I’ll tell you. Most of what I see out there is the dribble of the average just saying the same thing over and over. Often blogs are marketing/PR efforts to drive eyeballs to a web page. Other times they are just a way for someone to pad their resume or make a little side income. In both of those cases the content is little more than what GPT-3 would create. Let’s call that the noise floor as it just clutters up the Internet and search results for a topic.

There are few cases where blogs represent a new concept or at least a new view on an important topic. Let’s call those the signal. I can remember reading some blog entries that were just great seeds for further thought. The writers were doing those of us that read them a service by posting. There are a few blogs I have added to my RSS feed to make sure I don’t miss any future gems.

My hope is that I will rise above adding to the noise and actually add to the signal. If I do that for anyone I’ll be a happy that I did it. In the mean time it has really gotten me thinking about the concept of a blog and where so many have gone.

A few days ago I ran across this article where I think the author has been thinking along the same lines as I have been. So many blogs are just awful and only serve as a gravitational source for Google searches. Black holes of content?

The author is talking about the Blog Idea Generator which is a GPT-3 tool to prompt blog ideas to get the writers out of slumps (I have more ideas than time to write, so I only view this with amusement). Put in what you would for a Google search, or maybe your tags and let the ML model give you the writing prompt. It literally takes the search terms you want to be hit by and generates the topic.

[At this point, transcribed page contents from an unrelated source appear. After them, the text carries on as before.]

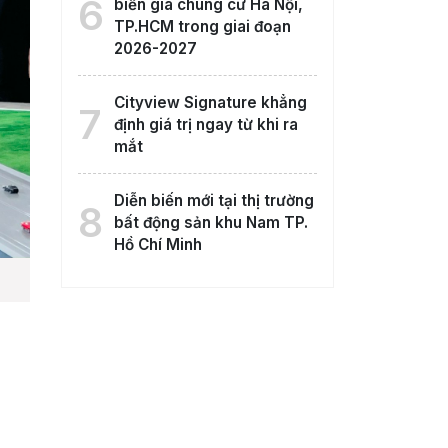
6
biến giá chung cư Hà Nội,
TP.HCM trong giai đoạn
2026-2027
Cityview Signature khẳng
7
định giá trị ngay từ khi ra
mắt
Diễn biến mới tại thị trường
8
bất động sản khu Nam TP.
Hồ Chí Minh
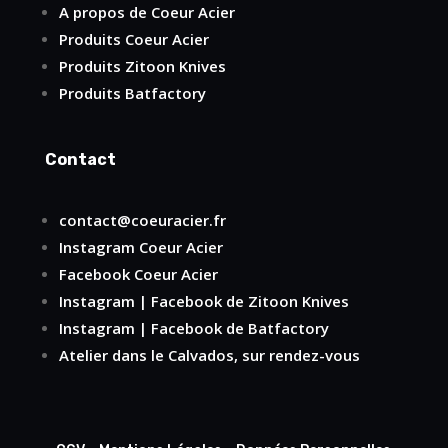
A propos de Coeur Acier
Produits Coeur Acier
Produits Zitoon Knives
Produits Batfactory
Contact
contact@coeuracier.fr
Instagram
Coeur Acier
Facebook
Coeur Acier
Instagram
|
Facebook
de Zitoon Knives
Instagram
|
Facebook
de Batfactory
Atelier dans le Calvados, sur rendez-vous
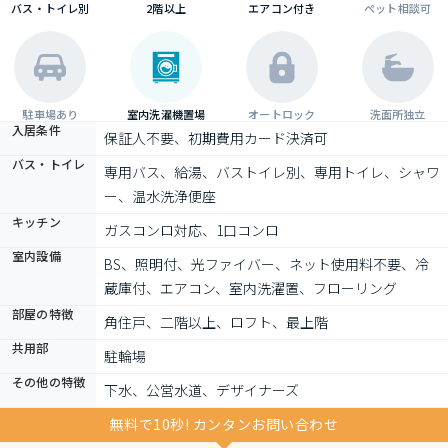
バス・トイレ別
2階以上
エアコン付き
ペット相談可
駐車場あり
室内洗濯機置場
オートロック
洗面所独立
入居条件
保証人不要、初期費用カード決済可
バス・トイレ
専用バス、給湯、バストイレ別、専用トイレ、シャワ
ー、温水洗浄便座
キッチン
ガスコンロ対応、1口コンロ
室内設備
BS、照明付、光ファイバー、ネット使用料不要、冷
蔵庫付、エアコン、室内洗濯置、フローリング
部屋の特徴
角住戸、二階以上、ロフト、最上階
共用部
駐輪場
その他の特徴
下水、公営水道、デザイナーズ
無料で10秒! カンタンお問い合わせ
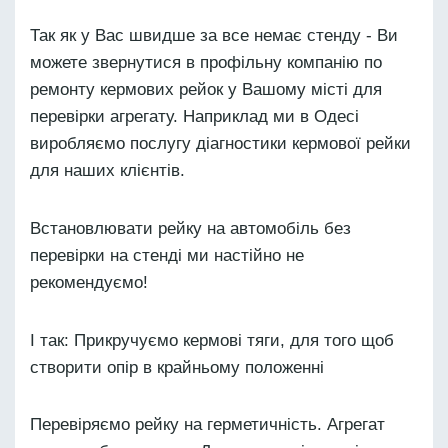
Так як у Вас швидше за все немає стенду - Ви
можете звернутися в профільну компанію по
ремонту кермових рейок у Вашому місті для
перевірки агрегату. Наприклад ми в Одесі
виробляємо послугу діагностики кермової рейки
для наших клієнтів.
Встановлювати рейку на автомобіль без
перевірки на стенді ми настійно не
рекомендуємо!
І так: Прикручуємо кермові тяги, для того щоб
створити опір в крайньому положенні
Перевіряємо рейку на герметичність. Агрегат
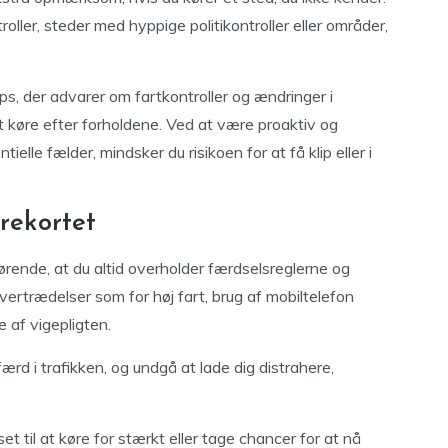
oller, steder med hyppige politikontroller eller områder,
s, der advarer om fartkontroller og ændringer i
t køre efter forholdene. Ved at være proaktiv og
le fælder, mindsker du risikoen for at få klip eller i
rekortet
gørende, at du altid overholder færdselsreglerne og
vertrædelser som for høj fart, brug af mobiltelefon
 af vigepligten.
d i trafikken, og undgå at lade dig distrahere,
et til at køre for stærkt eller tage chancer for at nå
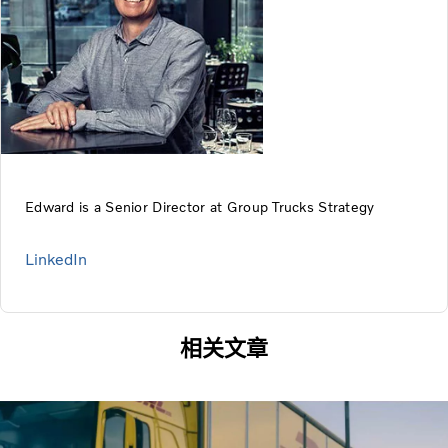
Edward is a Senior Director at Group Trucks Strategy
LinkedIn
相关文章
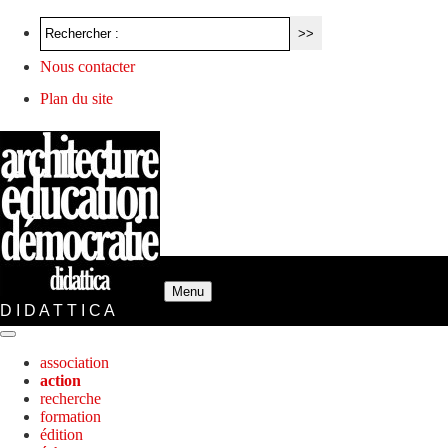
Nous contacter
Plan du site
Menu
D I D A T T I C A
association
action
recherche
formation
édition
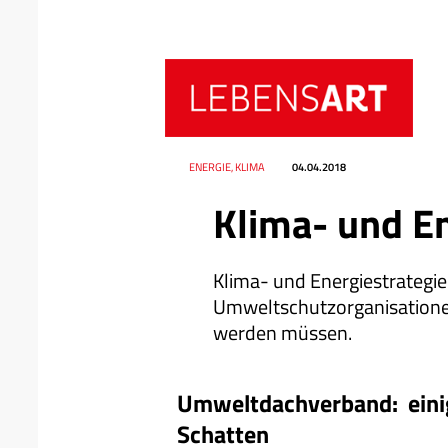
Datum
Ressort
ENERGIE, KLIMA
04.04.2018
Klima- und En
Klima- und Energiestrategie:
Umweltschutzorganisation
werden müssen.
Umweltdachverband: einige
Schatten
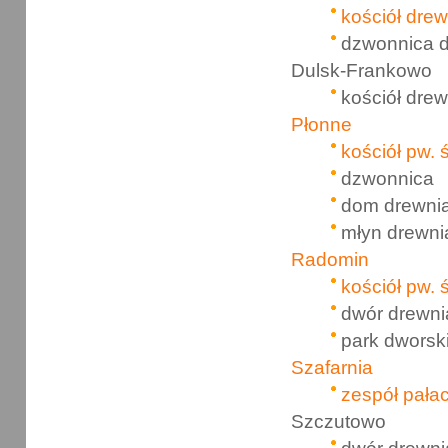
kościół dre
dzwonnica 
Dulsk-Frankowo
kościół dre
Płonne
kościół pw. 
dzwonnica
dom drewni
młyn drewn
Radomin
kościół pw. 
dwór drewn
park dworsk
Szafarnia
zespół pała
Szczutowo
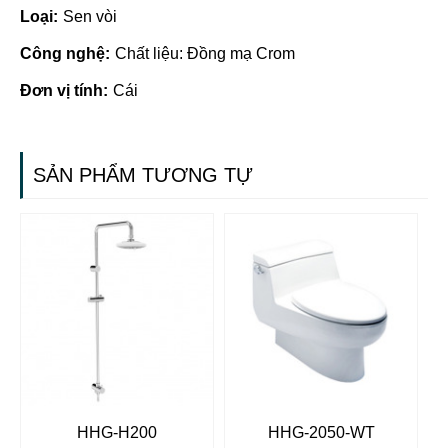
Loại:
Sen vòi
Công nghệ:
Chất liệu: Đồng mạ Crom
Đơn vị tính:
Cái
SẢN PHẨM TƯƠNG TỰ
HHG-H200
HHG-2050-WT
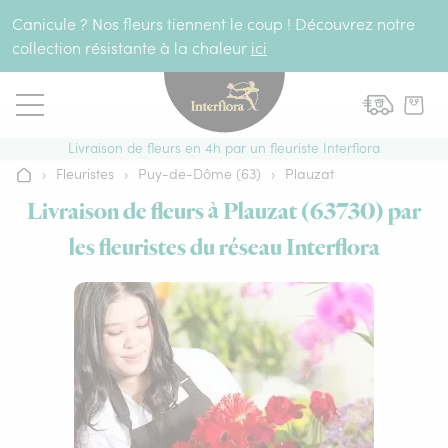
Aller au contenu
Canicule ? Nos fleurs tiennent le coup ! Découvrez notre
collection résistante à la chaleur
ici
Livraison de fleurs en 4h par un fleuriste Interflora
›
Fleuristes
›
Puy-de-Dôme (63)
›
Plauzat
Accueil
Livraison de fleurs à Plauzat (63730) par
les fleuristes du réseau Interflora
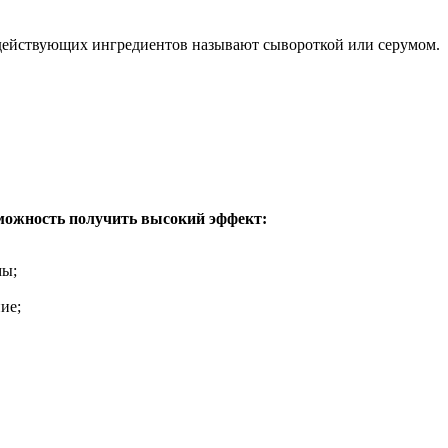
 действующих ингредиентов называют сывороткой или серумом.
можность получить высокий эффект:
мы;
ие;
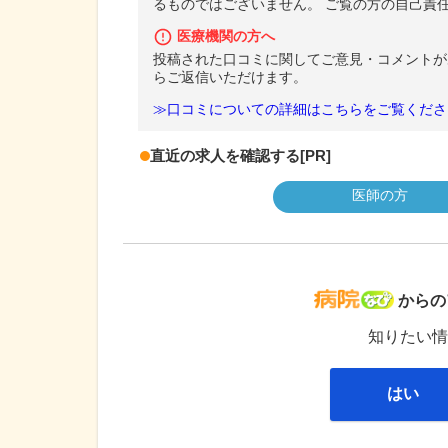
るものではございません。 ご覧の方の自己責
医療機関の方へ
投稿された口コミに関してご意見・コメントが
らご返信いただけます。
≫口コミについての詳細はこちらをご覧くださ
直近の求人を確認する
[PR]
医師の方
病院な
からの
知りたい情
はい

In this case the human is lead by the machine. (Does anyone else see this as the first step to AI domination of human cattle? :-P )

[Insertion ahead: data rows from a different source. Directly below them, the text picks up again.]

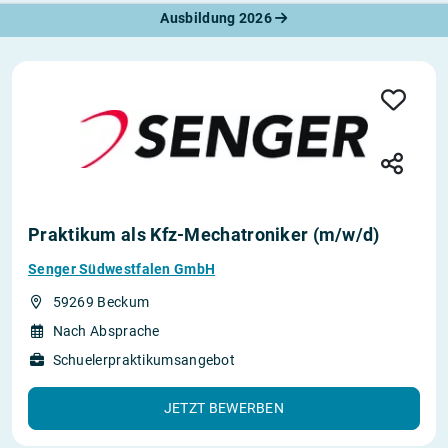
Ausbildung 2026
Praktikum als Kfz-Mechatroniker (m/w/d)
Senger Südwestfalen GmbH
59269 Beckum
Nach Absprache
Schuelerpraktikumsangebot
JETZT BEWERBEN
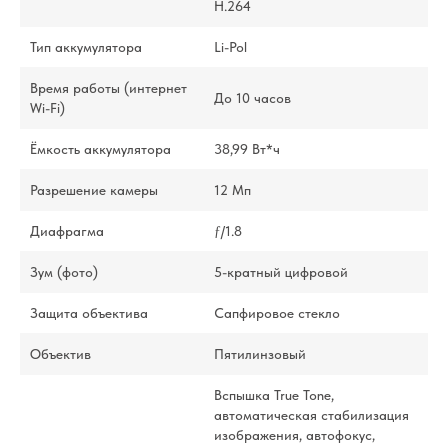
H.264
Тип аккумулятора
Li-Pol
Время работы (интернет
До 10 часов
Wi-Fi)
Ёмкость аккумулятора
38,99 Вт*ч
Разрешение камеры
12 Мп
Диафрагма
ƒ/1.8
Зум (фото)
5-кратный цифровой
Защита объектива
Сапфировое стекло
Объектив
Пятилинзовый
Вспышка True Tone,
автоматическая стабилизация
изображения, автофокус,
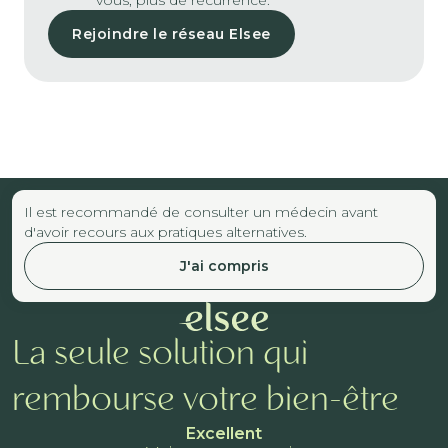
Rejoindre le réseau Elsee
Il est recommandé de consulter un médecin avant
d'avoir recours aux pratiques alternatives.
J'ai compris
La seule solution qui
rembourse votre bien-être
Excellent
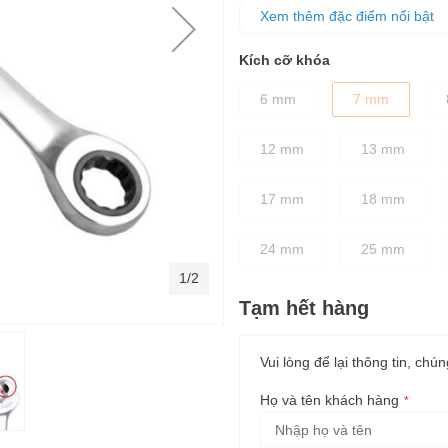
Thân cờ lê được thiết kế dày 
Xem thêm đặc điểm nổi bật
Phần tay cầm có độ ma sát cao
ngay cả khi tay bị dính dầu m
Kích cỡ khóa
6 mm
7 mm
12 mm
13 mm
17 mm
18 mm
24 mm
25 mm
1/2
Tạm hết hàng
Vui lòng để lại thông tin, chún
Họ và tên khách hàng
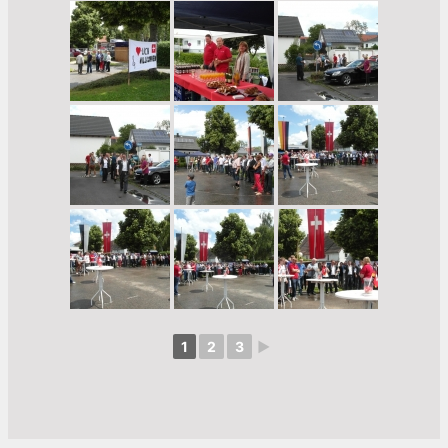
1
2
3
►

Well I decided to try it and see how it did for a few posts on this blog. Here are the results.

Let’s start with “anticryptography”.

Title

Anticryptography Definition Of Anticryptography By Medical Dictionary

Description

Information Security

I’m not going to loose any sleep over that one.


Next, “code as data”.

Title

Data Dialogue: Code As Data

Description

Numerical codes define the order of assembly or progression of a series of activities. From a simple set of directions that explain how to assemble a cupboard to the complicated range of directives that map spacecraft journeys, there is a specific code for everything.

Wow, that was bad. That content sounds like it came out of a bad text book that was about to show you how to print “Hello World” or abuse a GOTO statement. Kind of disappointing though as I half expected it to look like some Lisp diatribe from Lambda the Ultimate.


Finally, “How not to blog”.

Title

The Secret To Becoming A Successful Blogger

Description

Not all bloggers are successful. Here are the characteristics and strategies employed by bloggers who defy the odds and attract millions of readers.

While I’m not worried about being out performed by any of these, that last one can basically replace 50% of the blogs you would hit with a random selection.

Where does this lead us?

Basically, the technology is amazing. What we have seen here is the old concept of computers still holds. Garbage in, garbage out. There is so much filler and artificial guide posts out there that GPT-3 distilled the concept of fluff to the point it can recreate it in bulk. A good programmer or writer shouldn’t worry about their jobs being at risk, but there are a lot of people around the edges that really are not adding value and the machines are about to make you redundant.